(ENTRIES PROVIDED)

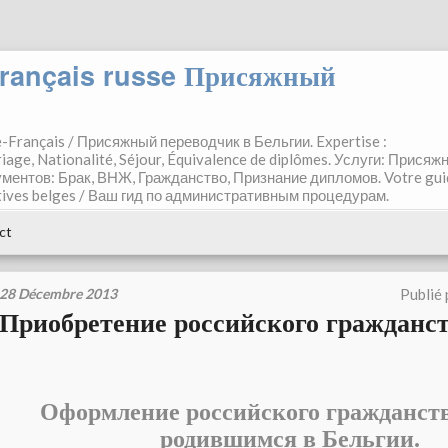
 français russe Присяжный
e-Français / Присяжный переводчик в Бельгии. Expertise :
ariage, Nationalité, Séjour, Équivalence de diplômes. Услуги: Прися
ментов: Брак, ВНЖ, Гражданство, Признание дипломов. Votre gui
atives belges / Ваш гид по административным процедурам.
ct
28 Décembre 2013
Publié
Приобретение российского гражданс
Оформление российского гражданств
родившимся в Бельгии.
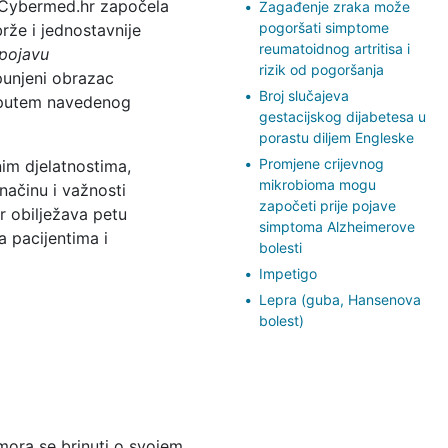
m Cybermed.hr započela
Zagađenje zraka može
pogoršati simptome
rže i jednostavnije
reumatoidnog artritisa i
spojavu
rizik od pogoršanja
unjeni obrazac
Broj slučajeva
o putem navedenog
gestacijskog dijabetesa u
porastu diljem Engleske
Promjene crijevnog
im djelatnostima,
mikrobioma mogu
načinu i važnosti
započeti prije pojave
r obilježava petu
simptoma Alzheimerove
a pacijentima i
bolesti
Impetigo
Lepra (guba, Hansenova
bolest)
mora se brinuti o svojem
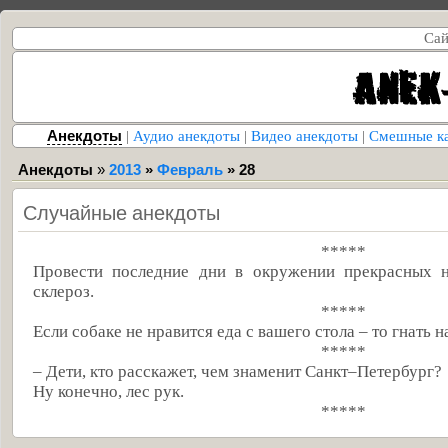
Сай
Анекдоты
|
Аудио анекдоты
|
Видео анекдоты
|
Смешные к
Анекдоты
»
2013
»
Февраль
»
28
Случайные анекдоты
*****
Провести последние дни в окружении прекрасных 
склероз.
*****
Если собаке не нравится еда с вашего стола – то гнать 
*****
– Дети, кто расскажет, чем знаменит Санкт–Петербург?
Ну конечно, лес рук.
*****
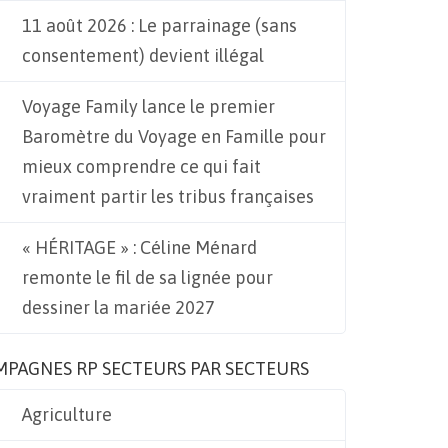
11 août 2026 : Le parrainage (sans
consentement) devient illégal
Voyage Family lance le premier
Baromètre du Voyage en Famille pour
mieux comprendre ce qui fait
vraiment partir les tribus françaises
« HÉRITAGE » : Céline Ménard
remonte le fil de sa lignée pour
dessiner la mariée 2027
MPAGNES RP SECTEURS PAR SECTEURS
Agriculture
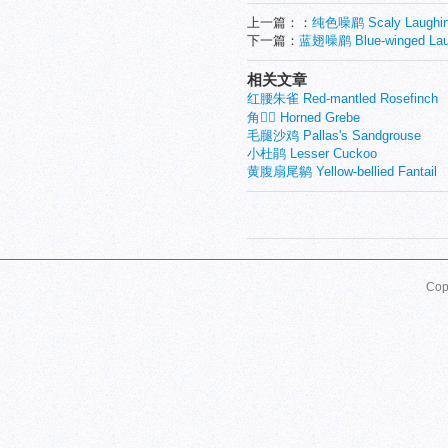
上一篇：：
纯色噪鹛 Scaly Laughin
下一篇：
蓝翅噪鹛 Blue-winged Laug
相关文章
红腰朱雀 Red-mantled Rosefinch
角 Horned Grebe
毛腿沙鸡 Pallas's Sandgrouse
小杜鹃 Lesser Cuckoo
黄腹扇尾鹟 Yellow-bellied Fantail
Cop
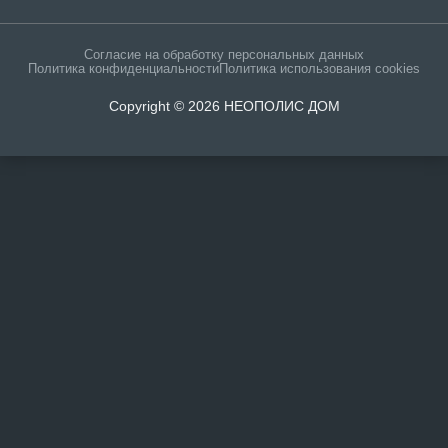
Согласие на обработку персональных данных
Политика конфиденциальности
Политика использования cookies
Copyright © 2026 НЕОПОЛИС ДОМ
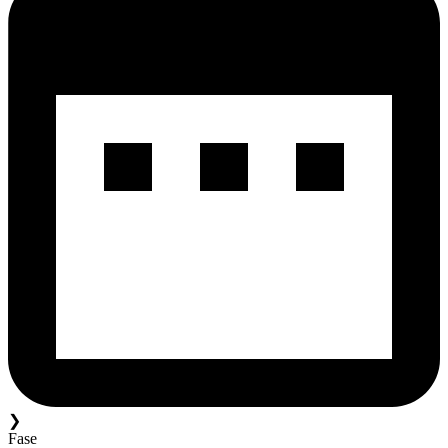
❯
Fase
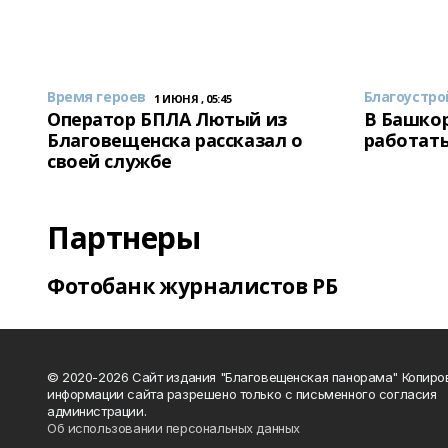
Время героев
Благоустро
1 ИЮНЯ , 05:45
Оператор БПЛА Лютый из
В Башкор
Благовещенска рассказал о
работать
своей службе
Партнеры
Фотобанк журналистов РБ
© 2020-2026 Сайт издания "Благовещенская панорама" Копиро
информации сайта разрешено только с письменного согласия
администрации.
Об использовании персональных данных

(End ENTRIES PROVIDED)

**WHAT YOU ARE ASKED TO DO**.
Output exactly those lines of the data above that run from the line with "ментов: Брак, ВНЖ, Гражданство, Признание" up to and including the line with "Zagađenje zraka može". No pictures go in.

**REPLY TO THE TASK**.
ментов: Брак, ВНЖ, Гражданство, Признание дипломов. Votre gui
atives belges / Ваш гид по административным процедурам.
ct
28 Décembre 2013
Publié
Приобретение российского гражданс
Оформление российского гражданств
родившимся в Бельгии.
m Cybermed.hr započela
Zagađenje zraka može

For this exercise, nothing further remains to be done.